Rikard Herlitz: how purpose and capability build true AI innovation

In the current AI gold rush, it’s easy to mistake a shiny wrapper for the real thing.
Many of today’s “AI-first” companies are building clever tools on top of someone else’s foundation models. They’re masters of the interface, but they don’t build the engine.
At Epidemic Sound, we’ve taken a different approach.
While we’re known for music, we’ve quietly been building one of the most advanced audio AI engines in the world. It’s the unseen layer that makes our simple, intuitive tools possible – and it’s powered by one thing: purpose with engineering depth.

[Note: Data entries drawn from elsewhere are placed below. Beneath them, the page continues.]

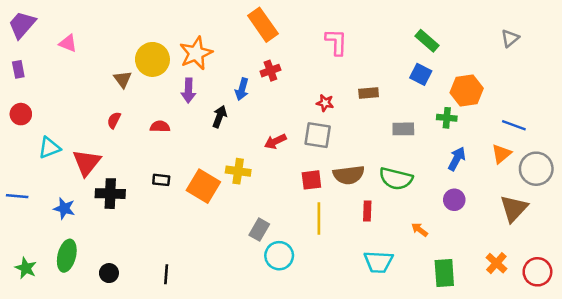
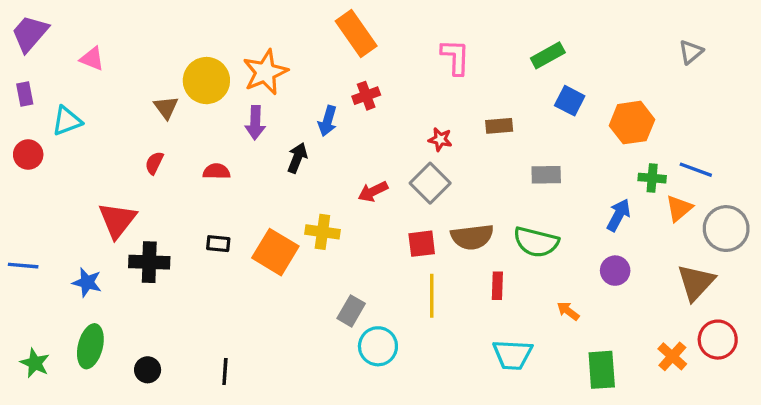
green rectangle: (427, 41) -> (548, 55), moved, turned -70
green cross: (447, 118) -> (652, 178), moved
gray square: (318, 135) -> (430, 183), turned 36
cyan triangle: (49, 148) -> (67, 121), moved
red circle: (537, 272) -> (718, 340), moved

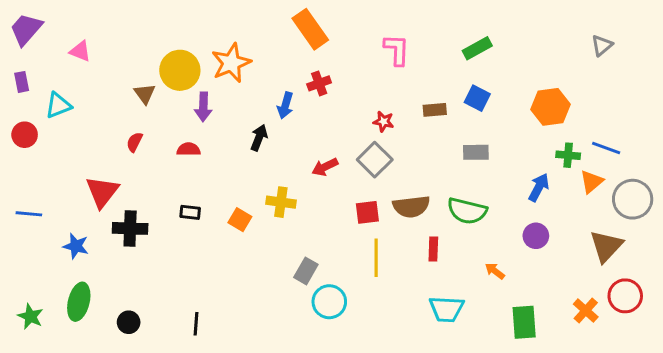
blue square: (570, 101) -> (477, 98), moved
purple arrow: (255, 123) -> (203, 107), moved
orange square: (275, 252) -> (240, 220), size x0.6
blue line: (23, 266) -> (29, 214), moved

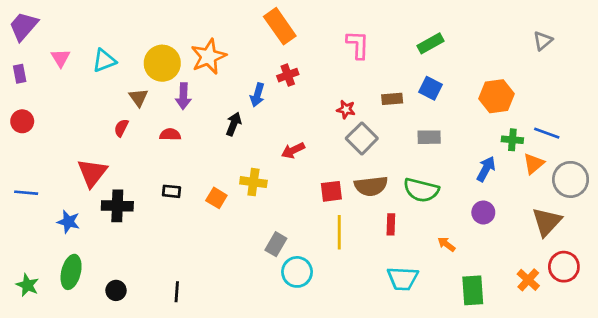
pink triangle: (80, 51) -> (61, 58), moved, turned 36
brown triangle: (145, 94) -> (138, 98), moved
cyan triangle: (58, 105) -> (104, 61), moved
gray square: (375, 160) -> (362, 138), moved

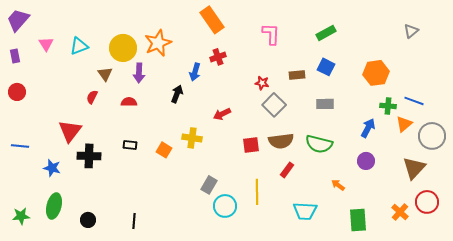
red rectangle: (391, 224) -> (287, 170), moved, turned 35
yellow line: (339, 232) -> (257, 192), moved
green star: (27, 285) -> (21, 216), turned -30

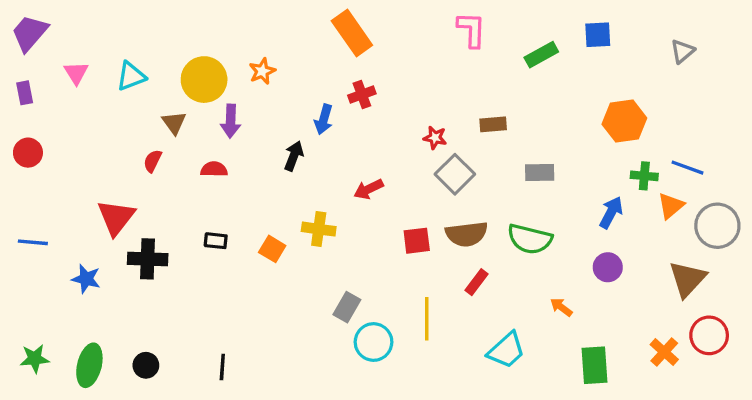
pink L-shape: (271, 34) -> (472, 30), moved
orange star: (158, 43) -> (262, 71), size x0.6
blue square: (326, 67) -> (598, 35), moved, turned -30
green ellipse: (54, 206) -> (89, 365), moved
cyan trapezoid: (305, 211) -> (506, 350), turned -45

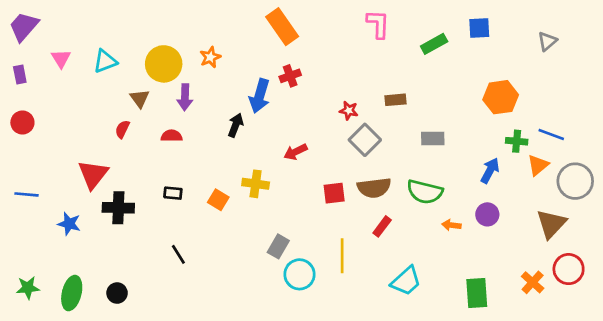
blue arrow: (324, 119) -> (260, 96), size x1.4
orange arrow: (561, 307) -> (451, 225), moved, turned -30
black line: (222, 367) -> (178, 254), moved, turned -36

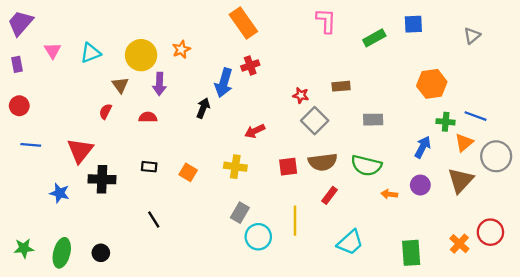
yellow cross: (256, 184) -> (235, 167), moved
blue line: (26, 194) -> (31, 145), moved
brown triangle: (551, 224) -> (461, 180), moved

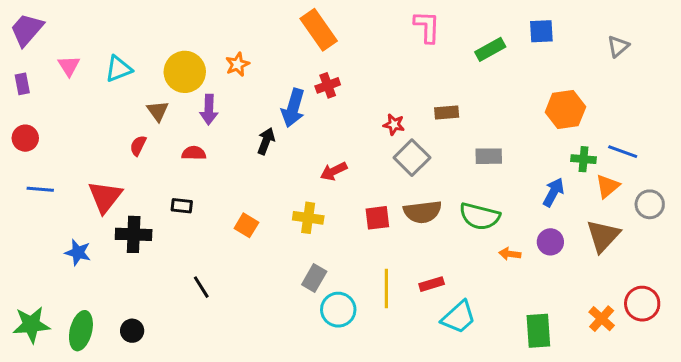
gray circle: (496, 156) -> (650, 204), size x0.7
black rectangle: (149, 167) -> (182, 206), moved
red rectangle: (330, 195) -> (432, 284), moved, turned 36
green star: (24, 248) -> (31, 325), size x1.4

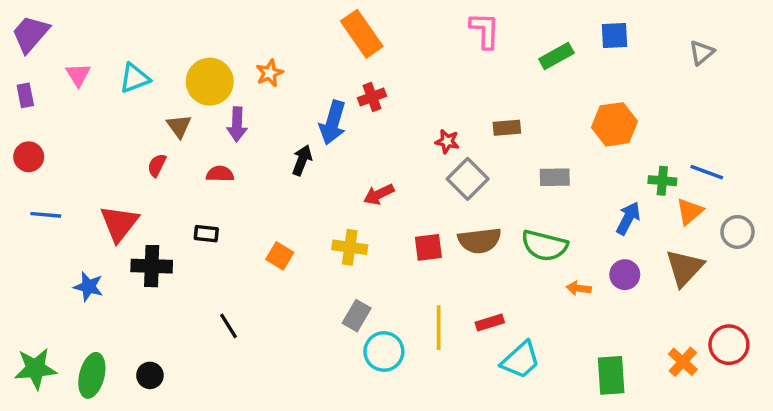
orange hexagon: (565, 109) -> (615, 124), moved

The why: building for a win-win future
Purpose gives direction. Engineering gives momentum. In AI, one without the other isn’t enough.

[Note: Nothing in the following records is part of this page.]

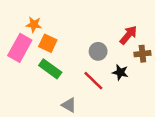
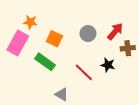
orange square: (48, 43) -> (54, 39), moved
gray circle: (98, 51) -> (88, 34), moved

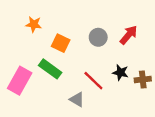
pink rectangle: (18, 43) -> (20, 81), moved
brown cross: (128, 48) -> (143, 79), moved
gray triangle: (62, 94) -> (77, 99), moved

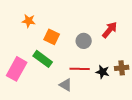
gray circle: (98, 37) -> (84, 41), moved
black star: (120, 72) -> (103, 72), moved
red line: (93, 81) -> (80, 69), turned -42

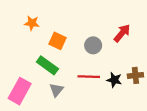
pink rectangle: (17, 69) -> (20, 91), moved
gray triangle: (66, 85) -> (56, 90), moved, turned 40

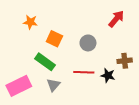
red arrow: (122, 33) -> (116, 19), moved
brown cross: (135, 75) -> (125, 61), moved
pink rectangle: (20, 91) -> (19, 86), turned 35

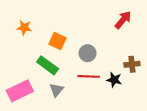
orange star: (30, 22) -> (24, 28), moved
gray circle: (88, 43) -> (88, 53), moved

Our purpose has always been clear: to simplify soundtracking for creators and help artists thrive. This belief has guided every decision since our founding – from pioneering our PRO-free model to building technology that creates win-win outcomes for both artists and creators.
That clarity drives how we innovate. We don’t build tech for its own sake; we build what’s needed to make our ecosystem fairer, safer, and more empowering for everyone who creates. (As my colleague Sam Hall explore here, purpose is most powerful when it drives mutual benefit.)

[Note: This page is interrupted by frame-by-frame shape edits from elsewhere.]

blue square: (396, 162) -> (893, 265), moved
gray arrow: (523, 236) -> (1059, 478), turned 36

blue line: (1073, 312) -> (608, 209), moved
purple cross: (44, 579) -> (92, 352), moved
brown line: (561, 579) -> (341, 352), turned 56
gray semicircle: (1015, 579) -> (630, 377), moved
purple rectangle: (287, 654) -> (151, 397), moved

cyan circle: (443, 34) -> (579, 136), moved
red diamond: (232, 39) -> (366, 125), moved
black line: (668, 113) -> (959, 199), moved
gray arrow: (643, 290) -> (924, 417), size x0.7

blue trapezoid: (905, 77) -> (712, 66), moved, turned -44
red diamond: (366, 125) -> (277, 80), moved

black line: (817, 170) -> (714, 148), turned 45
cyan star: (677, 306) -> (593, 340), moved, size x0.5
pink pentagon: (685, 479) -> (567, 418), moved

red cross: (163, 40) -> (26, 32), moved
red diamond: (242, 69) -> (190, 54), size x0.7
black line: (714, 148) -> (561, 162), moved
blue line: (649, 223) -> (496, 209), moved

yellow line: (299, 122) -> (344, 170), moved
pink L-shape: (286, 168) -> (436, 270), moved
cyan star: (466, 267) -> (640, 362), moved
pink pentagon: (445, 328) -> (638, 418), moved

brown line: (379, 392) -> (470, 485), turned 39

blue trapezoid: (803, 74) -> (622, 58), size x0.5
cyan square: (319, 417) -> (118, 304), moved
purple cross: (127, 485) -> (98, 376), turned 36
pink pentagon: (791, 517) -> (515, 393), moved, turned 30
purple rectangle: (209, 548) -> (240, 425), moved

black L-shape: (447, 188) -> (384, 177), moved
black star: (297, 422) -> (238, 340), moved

And in the age of AI, that purpose remains our north star. It pushes us to create tools that extend human creativity – not replace it.
The how: building the engine, not the interface
Purpose without capability is just a slogan. To truly innovate, you have to build.
That’s why, instead of layering features over someone else’s models, we’ve invested in developing our own:
- Music foundation models that understand the DNA of sound.
- Controlnets that allow nuanced creative direction.
- Audio embedding systems that power intelligent search and recommendation.
- Advanced fingerprinting technology that protects rights and ensures commercial safety.
These are not off-the-shelf systems – they’re built to address the complex world of music and soundtracking.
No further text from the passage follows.